Good morning

Of all the comments made by ParityFX over the past few months, the one that has stood the test of time and been confirmed over and over again has been the prediction and thoughts regarding the USD. Since June/July this year when we started on this BUY THE USD journey, the market has been hell bent on driving this trend. We have seen some degree of consolidation and pull back recently (EUR pushed up to 1.2760), but that all came to an abrupt end last Wednesday evening when the FED officially ended QE (3). Since then the EURUSD has been as low as 1.2446 and as much as I try to find reasons to the contrary, it appears that the USD is now on the next LEG of its monumental journey. As you have read over and over again in this blog, my target for 31 December was 1.2000 (I did change that ever so slightly to 1.2200 as I thought I was a little too confident), the point is we are pretty much on track and baring a “horrific” Non-Farm Payrolls (NFP) number Friday or a surprise by the ECB on the Thursday, it looks like my prediction is getting warmer and warmer with each passing week.

The AUD started the week off with a beating, falling as much as 0.7% on average against its leading counterparts (AUDUSD down from 0.8815 to 0.8750). The drop followed a disappointing Chinese Manufacturing PMI reading released over the weekend (50.40). The report showed factory-sector activity growth unexpectedly slowed to the weakest in five months. The slowdown in China continues unabated. The BoJ stimulus package announced last Friday risks a currency war between China and Japan which could in turn engulf not only Asia but also the rest of the world. While it is all well and fine to “do whatever is necessary” to prop up one’s own economy, if by doing so you risk affecting your neighbours economy, these actions can a do end up causing rifts and counter-measures which over the long run can have lasting after-effects. That is why so many respected commentators were “shocked” by the extent of the BoJ’s QE package. It is as though they had complete disregard for those around them. Like our friend in Russia, it never pays off when you alienate your friends and trading partners. 

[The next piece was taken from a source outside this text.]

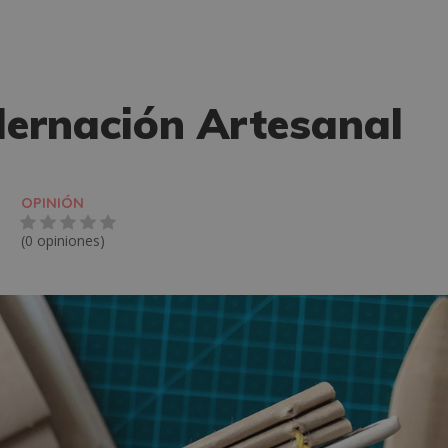
ernación Artesanal
OPINIÓN
(0 opiniones)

FED Pres. Yellen noted last week that “labour market conditions improved somewhat further, with solid job gains and a lower unemployment rate”. Furthermore she added “although inflation in the near term will likely be held down by lower energy prices … the likelihood of inflation running persistently below 2 percent has diminished somewhat since early this year.” Whilst this somewhat hawkish tone surprised some commentators, it said what it had to say. Third quarter GDP (+3.50%) last Friday simply reinforced what we already knew that the world’s largest economy is continuing to expand at a healthy level. As i mentioned above, this Friday’s NFP number could very well be the “icing on the cake” in that a strong employment number/low unemployment number will go a long way to strengthen Pres. Yellen’s comments and drive the USD even stronger to EURUSD target levels.

This morning sees the UK Manufacturing PMI numbers. I would not be surprised to see further evidence of a weaker PMI number, adding further pressure to GBP vs the USD (especially). Whilst EURGBP continues to drive towards the lows of 0.7760 (1.2885), it is really GBPUSD that is currently being torn apart. For this reason I am afraid to say, GBPUSD will follow the USD’s lead and over the short-medium term I would not rule out seeing GBPUSD trading in the VERY low 1.50 handle. It is really all about the USD right now, and neither the GBP, EUR, AUD, NZD, JPY, ILS, ZAR, RUB etc will be able to stand in its way!!

USDILS continues to get pummelled trading just shy of 3.80 as we speak (having already broken that level on Friday before profit taking ensued). Following the BoI’s interest rate decision last week and comments by the central bank, ILS market makers have decided enough is enough and have driven the ILS to its weakest levels since 2012. The Israeli market like all other EM markets are prone to sudden volatile movements and given the trend in the USD right now, the ILS will join the list of G7 and EM currencies getting a USD whipping. Israel’s export industry must be rubbing their hands in glee right now. With Israel’s recent gas finds off the coast and high-tech industry that is USD based, at least the CB can be assured of raising its reserves.